**WHAT IS REQUIRED**:
Please set down exactly the lines of the listing below from the line containing "The width and" through the line containing "The image size is (481, 820).", both lines included, leaving out all other lines.

**RECORDS**:
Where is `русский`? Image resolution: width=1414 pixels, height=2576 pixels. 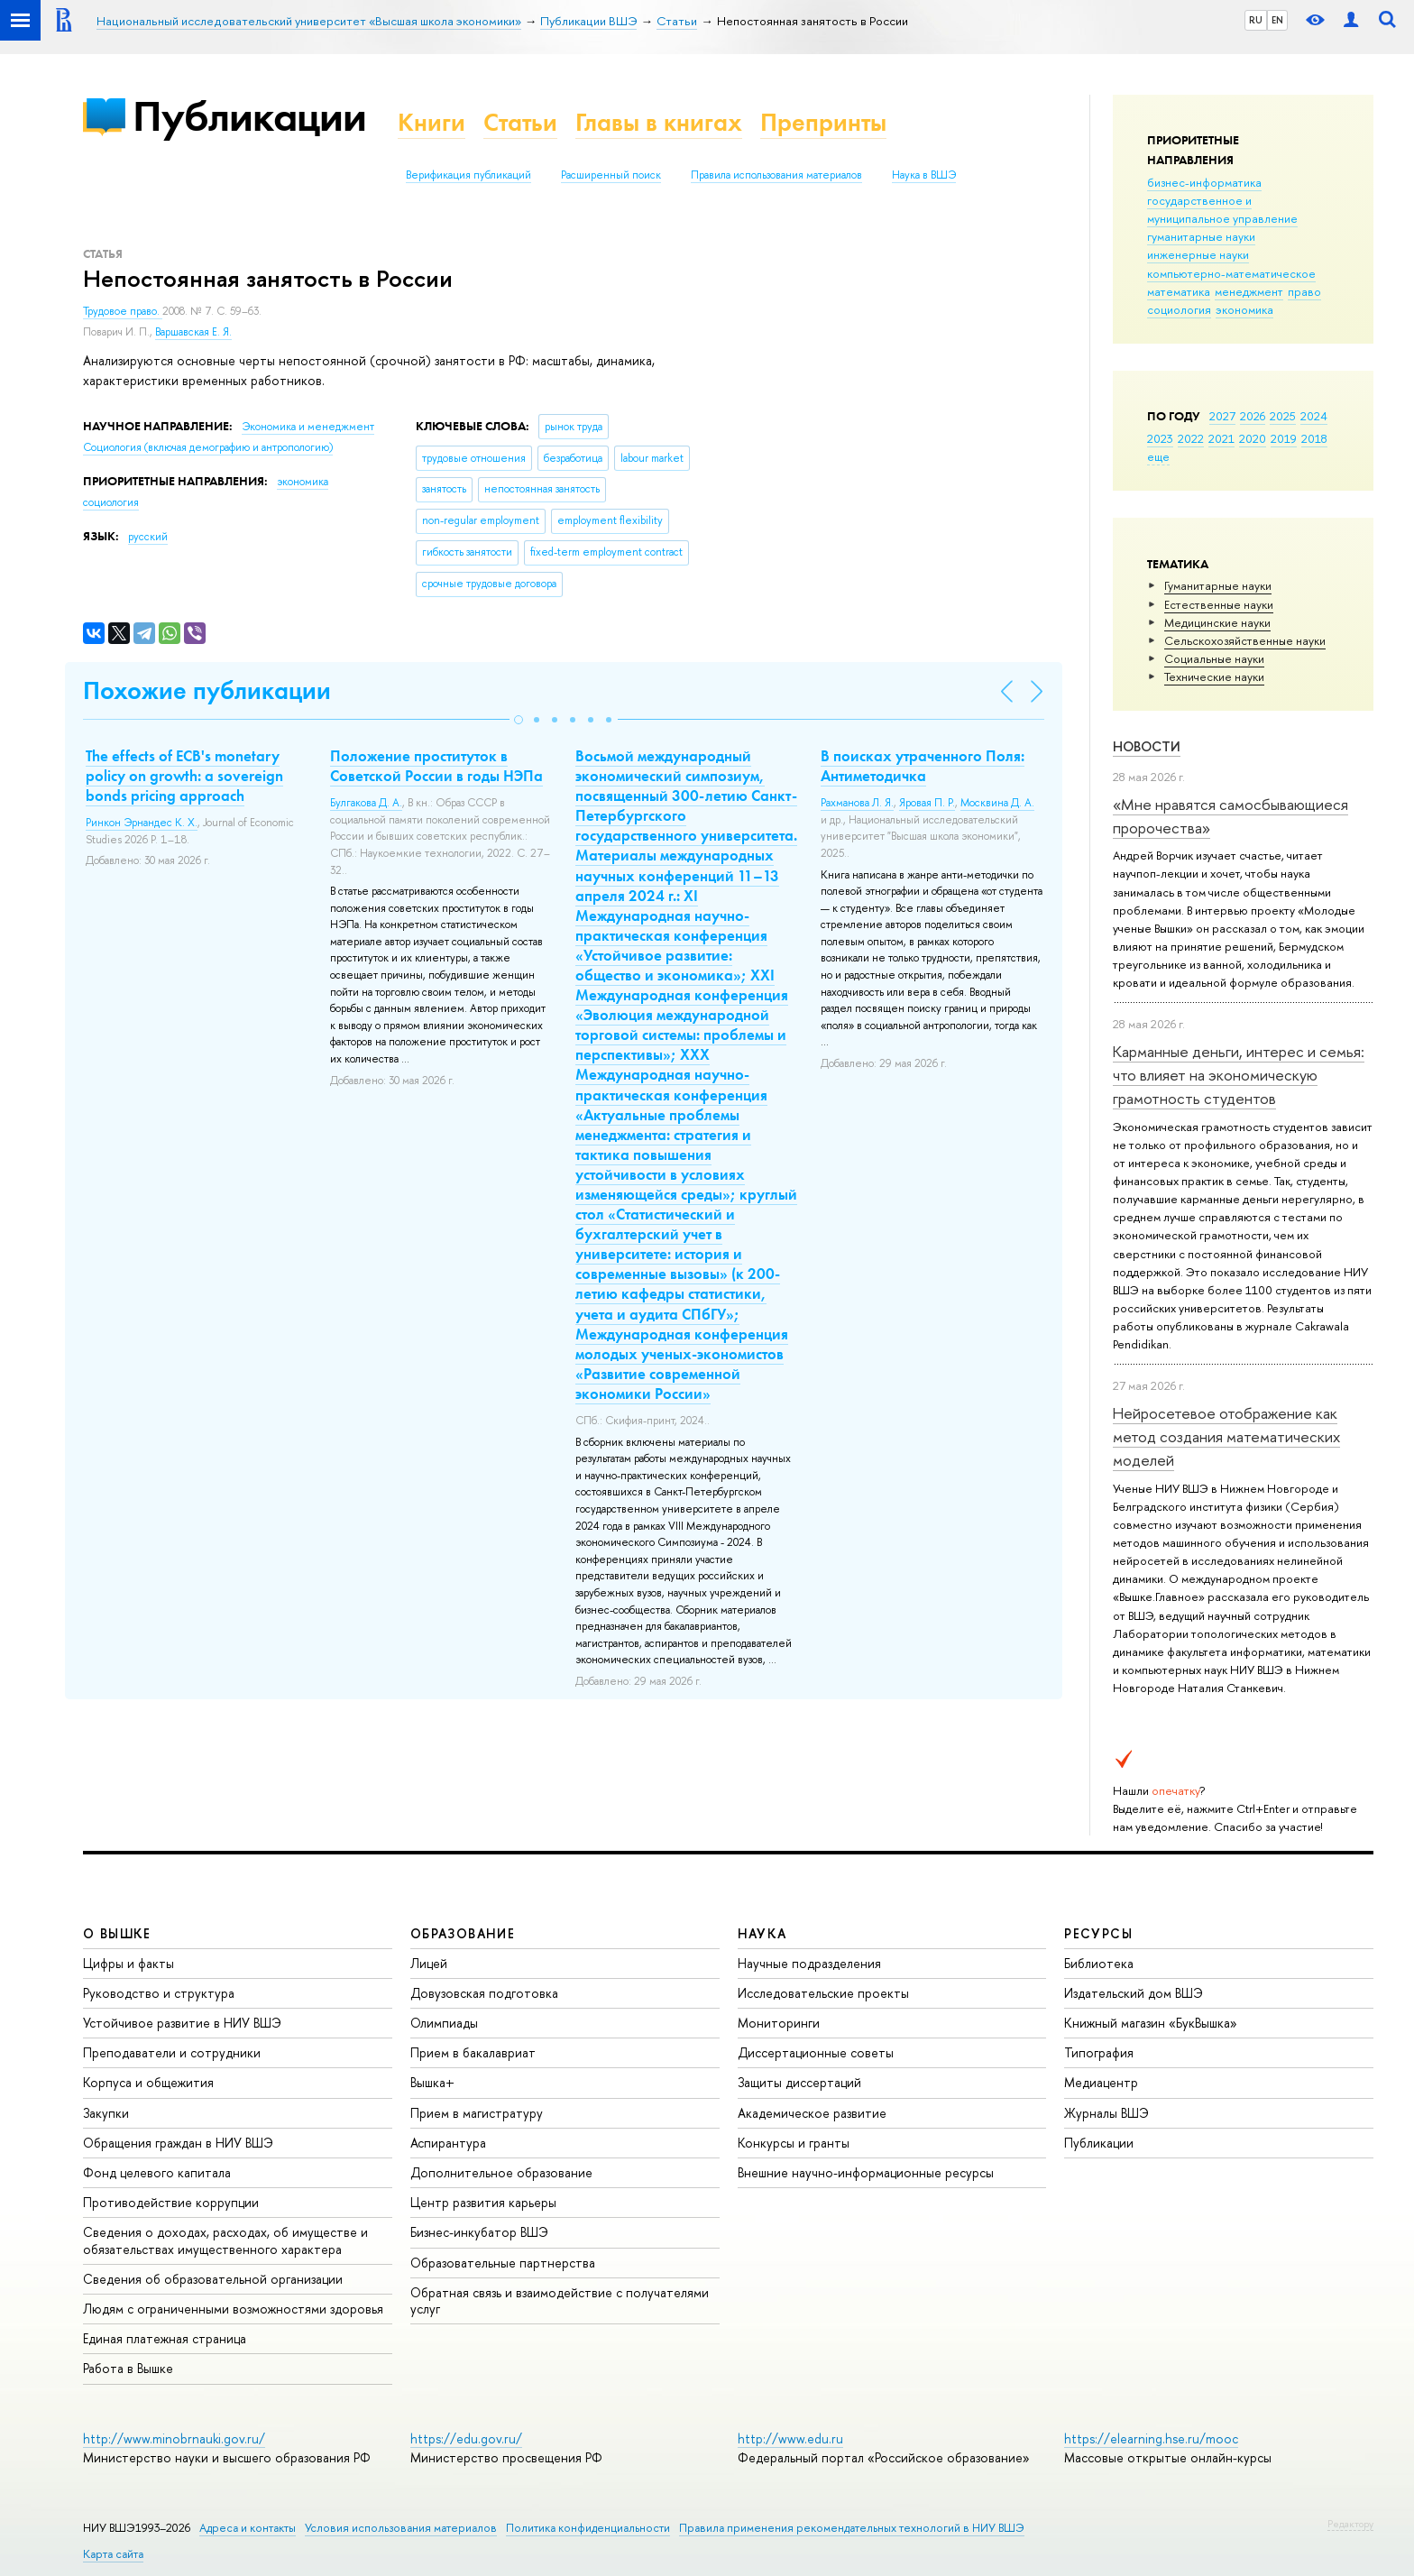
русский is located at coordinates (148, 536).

==

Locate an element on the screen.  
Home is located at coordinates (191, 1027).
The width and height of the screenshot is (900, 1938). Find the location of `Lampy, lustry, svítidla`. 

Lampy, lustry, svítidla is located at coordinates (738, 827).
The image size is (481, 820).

**EXERCISE ANSWER**:
The width and height of the screenshot is (900, 1938). Find the location of `Lampy, lustry, svítidla`. 

Lampy, lustry, svítidla is located at coordinates (738, 827).
The image size is (481, 820).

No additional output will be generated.